To prove that (2,0) is the closest point on the curve x^2 + y^2 = 4 to the point (4,0), we will use the distance formula. The distance between two points (x1, y1) and (x2, y2) is given by:
d = sqrt((x2 - x1)^2 + (y2 - y1)^2)
Let's calculate the distance between (2,0) and (4,0) and compare it with the distance between (2,0) and any other point on the curve x^2 + y^2 = 4.
Distance between (2,0) and (4,0):
d1 = sqrt((4-2)^2 + (0-0)^2)
= sqrt(2^2 + 0^2)
= sqrt(4)
= 2
Now, let's calculate the distance between (2,0) and any other point on the curve x^2 + y^2 = 4, using the equation for the curve.
Let y = f(x) be a point on the curve. Substituting y into the equation, we have:
x^2 + (f(x))^2 = 4
Simplifying, we get:
x^2 + f(x)^2 - 4 = 0
Now, we can use the distance formula to find the distance between (2,0) and (x, f(x)):
d2 = sqrt((x-2)^2 + (f(x) - 0)^2)
= sqrt((x-2)^2 + f(x)^2)
To prove that (2,0) is the closest point on the curve to (4,0), we need to show that d1 < d2 for any other point (x, f(x)) on the curve.
Therefore, we need to show that:
2 < sqrt((x-2)^2 + f(x)^2) for all (x, f(x)) on the curve
Since the equation (x-2)^2 + f(x)^2 represents the square of the distance between (2,0) and any other point on the curve, we want to minimize the expression.

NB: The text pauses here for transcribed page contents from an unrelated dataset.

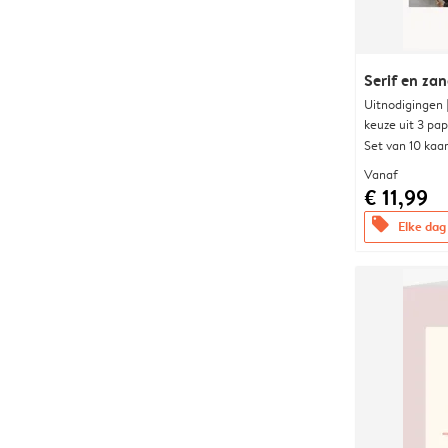
Serif en za
Uitnodigingen
keuze uit 3 pa
Set van 10 kaa
Vanaf
€ 11,99
offers
Elke dag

To minimize (x-2)^2 + f(x)^2 subject to the constraint x^2 + f(x)^2 = 4, we can use the method of Lagrange multipliers.
First, set up the Lagrangian L(x, f(x), λ) as follows:
L(x, f(x), λ) = (x-2)^2 + f(x)^2 - λ(x^2 + f(x)^2 - 4)
Now, calculate the partial derivatives of L with respect to x, f(x), and λ, and set them equal to zero:
∂L/∂x = 2(x-2) - 2λx = 0
∂L/∂f(x) = 2f(x) - 2λf(x) = 0
∂L/∂λ = x^2 + f(x)^2 - 4 = 0
From the first equation, we get:
2(x-2) - 2λx = 0
2x - 4 - 2λx = 0
(2-2λ)x = 4
x = 4/(2-2λ)
From the second equation, we get:
2f(x) - 2λf(x) = 0
f(x) - λf(x) = 0
(1-λ)f(x) = 0
f(x) = 0 or λ = 1
If λ = 1, then from the third equation:
x^2 + f(x)^2 - 4 = 0
x^2 = 4
x = ±2
If f(x) = 0, then from the third equation:
x^2 + f(x)^2 - 4 = 0
x^2 = 4
x = ±2
Therefore, the critical points are (x=2, f(2)=0) and (x=-2, f(-2)=0).
Now, substitute these critical points into the expression for d2:
d2 = sqrt((x-2)^2 + f(x)^2)
= sqrt((2-2)^2 + 0^2)
= sqrt(0 + 0)
= 0
Since d2 = 0 at these critical points, and d1 (distance between (2,0) and (4,0)) is positive, we can conclude that (2,0) is the closest point on the curve x^2 + y^2 = 4 to the point (4,0).